Although size alone may not be dispositive, the Proposed SOP indicates that a resulting institution with $100 billion or more in assets is more likely to present potential financial stability concerns, and thus will be subject to added scrutiny.  The bank failures of 2023 underscore the risks that banks with assets over $100 billion can have for financial stability.


Extensive consolidation has occurred in the banking industry over the last 30 years, and consolidation among both large and small banks is likely to continue in the coming years. In that light, the effectiveness of the regulatory framework in meeting the requirements of the BMA is critical to the future safety and soundness, financial stability, community accountability, and competitiveness of the banking system.  As such, a review of that framework is both timely and warranted. 

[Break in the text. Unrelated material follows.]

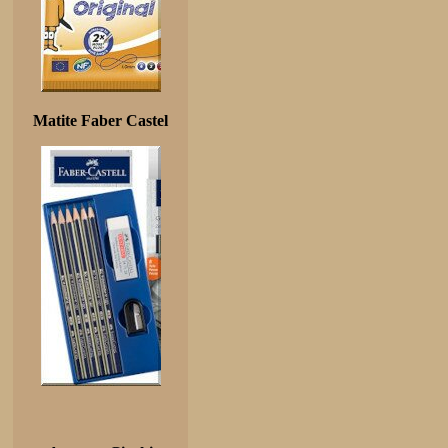
Matite Faber Castel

The Proposed SOP would update, strengthen, and clarify the FDIC’s approach to evaluating mergers under the BMA.  The comments received in response to the 2022 RFI have helped inform the content of the Proposed SOP, and publishing the Proposed SOP for public comment will give the FDIC an additional opportunity to benefit from public input.  Additionally, concurrent with the Proposed SOP, the FDIC is seeking comment on proposed revisions to its supplemental section to the interagency Bank Merger Act application form.

The FDIC will continue to collaborate with the other federal bank regulatory agencies as it considers the appropriate framework for reviewing bank merger transactions.  The FDIC remains committed to engaging with the public, industry stakeholders, and members of Congress in support of its mission.  Thank you, and I look forward to your questions.